Finding the Bottleneck

Xcode has a very simple tool for checking which part of the system is under the heaviest load. When running the game from Xcode, you can just click on the Debug navigator, which will show you a summary of the app’s performance.

A screenshot of Xcode's debug view. It shows the CPU at 79%, memory usage at 859MB, energy usage as Very High, disk usage at 80 KB/s, network usage at 2.9MB/s, and a frames per second count of 37.

The CPU usage and energy impact here are pretty high. Not enormously high, considering it’s a game, but still high. As the game itself reports, it’s barely achieving 30FPS frame rate. When we select the FPS element, we get some more detail:

A screenshot of the GPU load level. It shows the tiler's load at 7%, renderer at 86%, device utilisation at 100%, and CPU and GPU both taking 28.4 milliseconds to render.

The FPS report is showing that the device is 100% utilised, and that the CPU and GPU are both taking a full 28 milliseconds to produce the frames. The renderer is under significantly more load than the tiler, which effectively means that most of the work is being done by the fragment shaders, and not by having to deal with a lot of geometry (something that we’d expect, given that the polygon count of Night in the Woods, like most other 2D games, is not terribly high.)

Even though the CPU and GPU times were the same, this doesn’t necessarily mean that they’re under the same degree of load. Switching over to the CPU report showed that the CPU wasn’t really at maximum load (though this can be deceiving, since it may have been the case that a single core was at max load.)

The CPU load indicator, showing 87%.

The analysis that we’d seen so far seemed to suggest that the GPU might be the best place to look at, so we pulled out one of the two biggest and baddest tools in the chest: Instruments.

The application icon for Instruments.

Instruments can show a huge amount of data about the performance of an app. Happily, recent versions of the app come with the Game Performance template, which sets up a number of recorders that relate to how a game performs.

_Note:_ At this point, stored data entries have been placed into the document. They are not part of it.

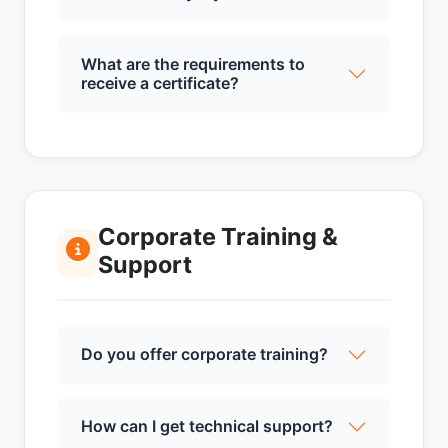
What are the requirements to
receive a certificate?
Corporate Training &
Support
Do you offer corporate training?
How can I get technical support?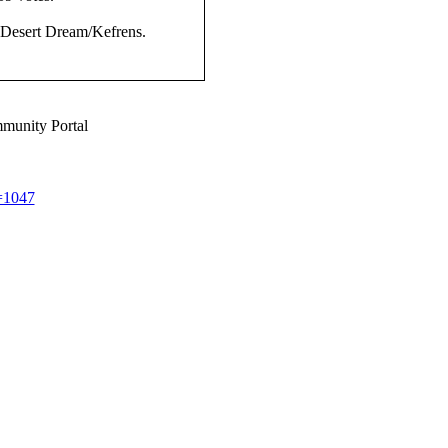
by Desert Dream/Kefrens.
munity Portal
d=1047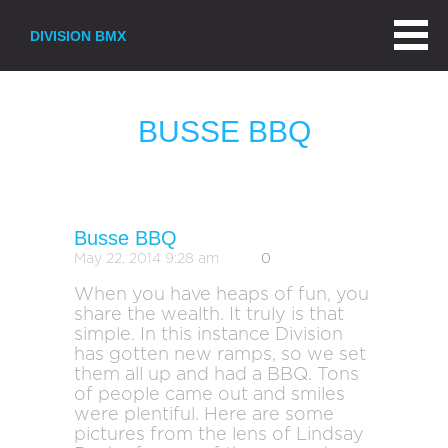
DIVISION BMX
BUSSE BBQ
Busse BBQ
May 22, 2014 9:28 am
0
When you have heaps of fun, you
share the wealth. It truly is that
simple. In this instance Division
has gotten new ramps, so we set
them all up and had a BBQ. Tons
of people came out and smiles
were plentiful. Here are some
pictures from the lens of Lindsay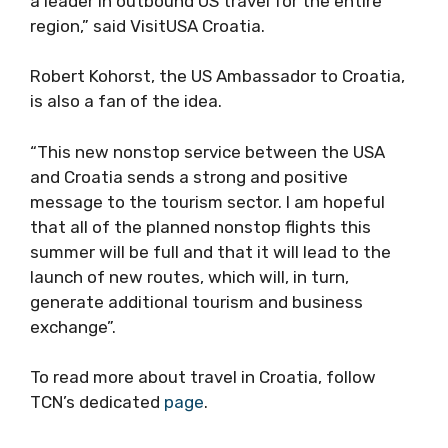
a leader in outbound US travel for the entire
region,” said VisitUSA Croatia.
Robert Kohorst, the US Ambassador to Croatia,
is also a fan of the idea.
“This new nonstop service between the USA
and Croatia sends a strong and positive
message to the tourism sector. I am hopeful
that all of the planned nonstop flights this
summer will be full and that it will lead to the
launch of new routes, which will, in turn,
generate additional tourism and business
exchange”.
To read more about travel in Croatia, follow
TCN’s dedicated
page
.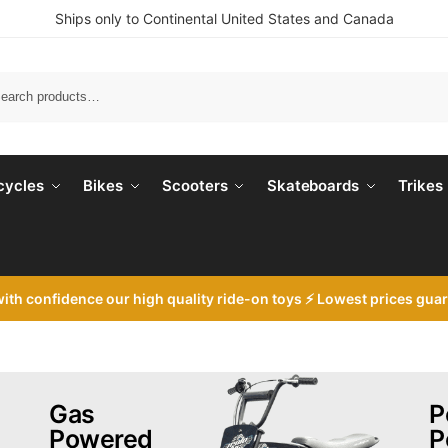
Ships only to Continental United States and Canada
Search
cycles
Bikes
Scooters
Skateboards
Trikes
with
confidence our high quality ride-on toys ⚡ Lowest prices gua
Gas
P
Powered
P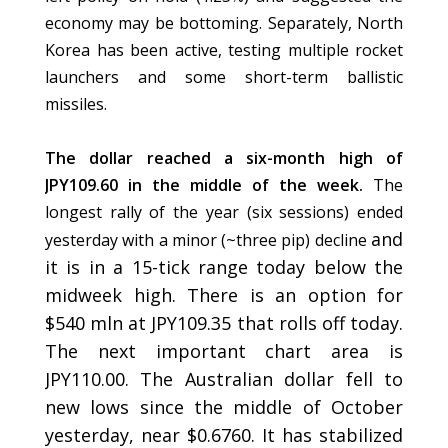
economy may be bottoming. Separately, North
Korea has been active, testing multiple rocket
launchers and some short-term ballistic
missiles.
The dollar reached a six-month high of
JPY109.60 in the middle of the week.
The
longest rally of the year (six sessions) ended
and
yesterday with a minor (~three pip) decline
it is in a 15-tick range today below the
midweek high. There is an option for
$540 mln at JPY109.35 that rolls off today.
The next important chart area is
JPY110.00. The Australian dollar fell to
new lows since the middle of October
yesterday, near $0.6760. It has stabilized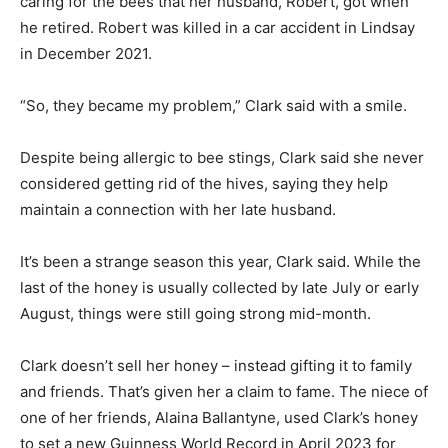
caring for the bees that her husband, Robert, got when
he retired. Robert was killed in a car accident in Lindsay
in December 2021.
“So, they became my problem,” Clark said with a smile.
Despite being allergic to bee stings, Clark said she never
considered getting rid of the hives, saying they help
maintain a connection with her late husband.
It’s been a strange season this year, Clark said. While the
last of the honey is usually collected by late July or early
August, things were still going strong mid-month.
Clark doesn’t sell her honey – instead gifting it to family
and friends. That’s given her a claim to fame. The niece of
one of her friends, Alaina Ballantyne, used Clark’s honey
to set a new Guinness World Record in April 2023 for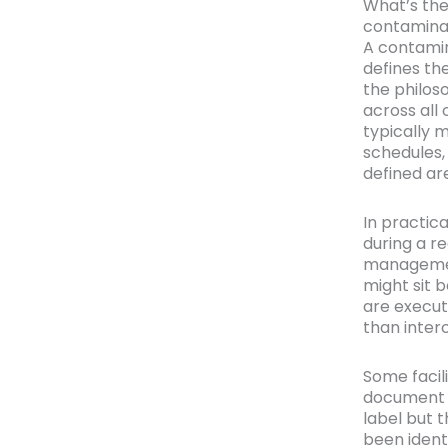
What’s the
contaminat
A contamin
defines th
the philos
across all
typically 
schedules, 
defined ar
In practic
during a r
management
might sit 
are execut
than inter
Some facil
document s
label but 
been ident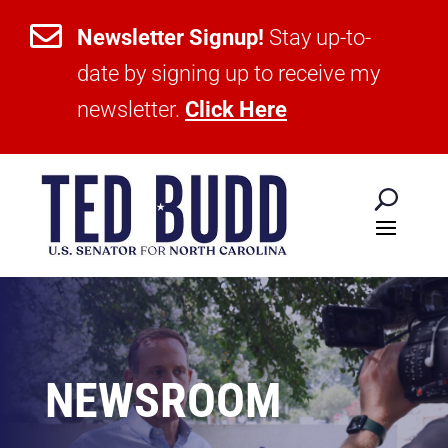

Newsletter Signup!
Stay up-to-
date by signing up to receive my
newsletter.
Click Here
NEWSROOM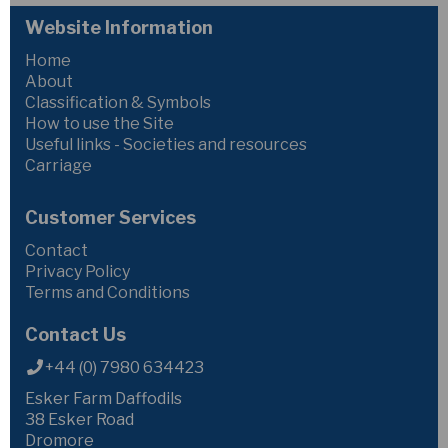
Website Information
Home
About
Classification & Symbols
How to use the Site
Useful links - Societies and resources
Carriage
Customer Services
Contact
Privacy Policy
Terms and Conditions
Contact Us
+44 (0) 7980 634423
Esker Farm Daffodils
38 Esker Road
Dromore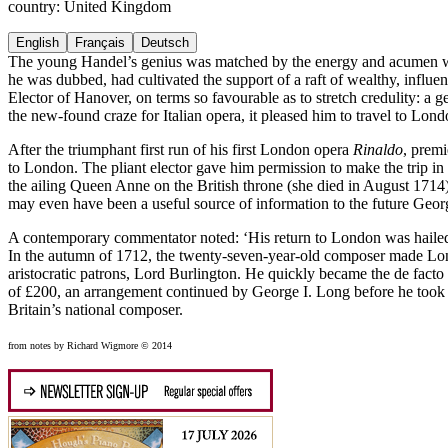
country: United Kingdom
English
Français
Deutsch
The young Handel’s genius was matched by the energy and acumen with 
he was dubbed, had cultivated the support of a raft of wealthy, influen
Elector of Hanover, on terms so favourable as to stretch credulity: a g
the new-found craze for Italian opera, it pleased him to travel to Londo
After the triumphant first run of his first London opera
Rinaldo
, premi
to London. The pliant elector gave him permission to make the trip i
the ailing Queen Anne on the British throne (she died in August 1714), 
may even have been a useful source of information to the future Georg
A contemporary commentator noted: ‘His return to London was hailed 
In the autumn of 1712, the twenty-seven-year-old composer made Londo
aristocratic patrons, Lord Burlington. He quickly became the de fac
of £200, an arrangement continued by George I. Long before he took B
Britain’s national composer.
from notes by Richard Wigmore © 2014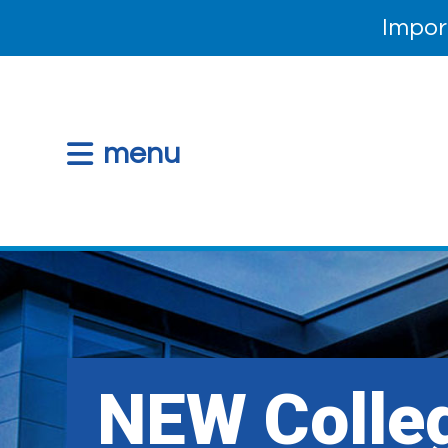
Impor
menu
NEW Colle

The instruments template selector. The "game performance" template is selected.

So, we ran our scene while recording data, and got back a simply enormous amount of data. It’s actually rather pretty.

There’s a lot of charts here, but the key thing to look at is at the bottom of the window, where the GPU state and display information is shown. Let’s zoom in on that.

A close-up view showing performance data from Instruments.

The purple bar at the top shows when the GPU was busy doing something. The bar is entirely filled, which means that there was no point in the run when the GPU was allowed to be idle. That’s bad, because when the GPU is active, it’s pulling energy out of the battery, and heating up the phone. We already knew this, because Xcode’s report was showing us that the device utilisation was 100%, but it’s nice to see this in a little more detail.

Where we start to see more useful information is in the ‘Display’ instrument. The Display instrument shows four charts:

  1. The current frame shown on the screen
  2. When a new frame was delivered to the screen, ready to be shown
  3. When the screen vsync’ed (that is, when it attempted to swap to the next available frame)
  4. Any frame stutters that Instruments found. There aren’t any in this screenshot, but that doesn’t mean that the display isn’t stuttering.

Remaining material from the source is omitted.